SE-0217 - The "Unwrap or Die" operator

I see a lot of people mentioning any sort of Cocoa interaction as a valid and frequent reason for force unwraps, but I'd also like to point out that using C APIs can also lead to potential force unwraps.

In a path library I'm working on, I try to make things as "safe" as possible before calling into C APIs, some of which may return NULL pointers. In several instances, I can eliminate any possible reason for the C APIs to return a NULL pointer (ie: the only C API requirement is for the path to be less than PATH_MAX), and so I use either a force unwrap or a guard let x = x else { fatalError("...") }.

There are plenty of APIs across C, Foundation, Cocoa, etc that return optionals, but that developers can relatively safely presume will not return nil and if they do return nil then a fatalError is the only appropriate solution.

I would like to see a solution to this that is less verbose than guard let x = x else { fatalError("...") }.

I'm not a big fan of:

x !! "Something went wrong"

because I'd like the ability to do more than just use fatalError. Sometimes it may be a recoverable error and so I'd just like to throw without having to write out a whole guard ... else ... block.

x !! fatalError("Something went wrong")

Is definitely more brief than the whole guard let x = x..., but still clear enough that anyone (beginner or veteran) should know what is going on.



As someone who is definitely not a Swift "expert", a ? with any kind of optional signifies a "safe" operation (AKA won't crash) and the nil-coalescing operator is taught on several beginner tutorials as "unwrap the optional or use the default value provided."

The ability to throw/crash to me just seems contrary to the intent of the ? which is why I am opposed to ?? using a Never return type.
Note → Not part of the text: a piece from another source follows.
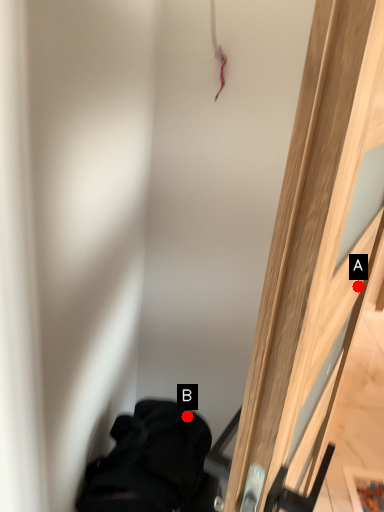 Question: Two points are circled on the image, labeled by A and B beside each circle. Among these points, which one is nearest to the camera?

Choices:
 (A) A is closer
 (B) B is closer

Answer: (B) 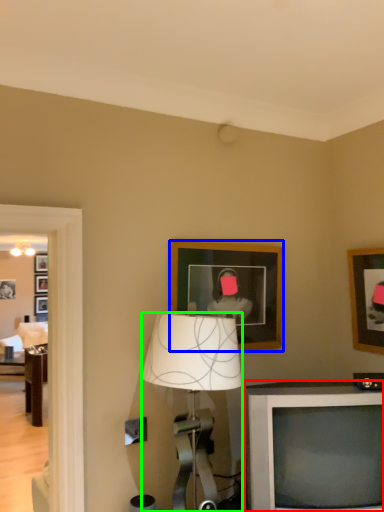 Question: Based on their relative distances, which object is farther from television (highlighted by a red box)? Choose from picture frame (highlighted by a blue box) and lamp (highlighted by a green box).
Doing so would require learning what Never is and why that means it's appropriate to use fatalError instead of the default value you were originally taught should go on the right-hand side of the ??.
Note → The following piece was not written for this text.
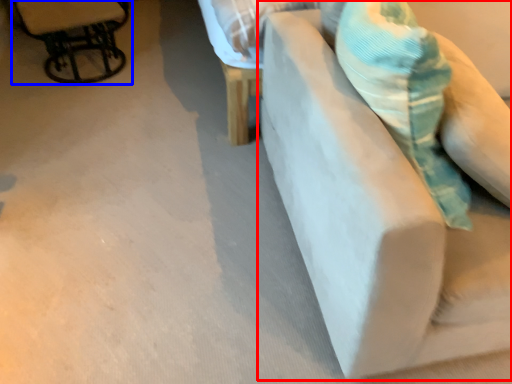 Question: Which object appears closest to the camera in this image, furniture (highlighted by a red box) or chair (highlighted by a blue box)?

Choices:
 (A) furniture
 (B) chair

Answer: (A)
On the other hand, ! is taught from the start as an "unsafe" operation (AKA may-crash). And so the !! operator makes logical sense to me.

Now once you get into some more advanced Swift topics you start to realize that these "beginner assumptions" aren't exactly true and that there is a lot more to the ! or ? than you originally thought, but as I read through this thread from the beginning it was brought up several times about how this proposal is meant to help beginners and how it shouldn't be confusing to beginners etc.

In my opinion, the ?? spelling with Never as the return type definitely makes this confusing for beginners who may only know that ! means unsafe and ? means safe. They may come across someone else's code and see that the supposedly "safe" ?? operation looks really dangerous with a fatalError on the rhs. It seems like a really bad idea to shatter their perceptions of ?-related operations in something as common as the nil-coalescing operator.



I actually really like @davedelong's idea:

I'm a huge fan of keeping ?? as "safe" as it currently is and introducing the ability to either throw or crash with ?! and !! respectively. If we had these 3 options, then I wouldn't be opposed to using just a string for the rhs of !!.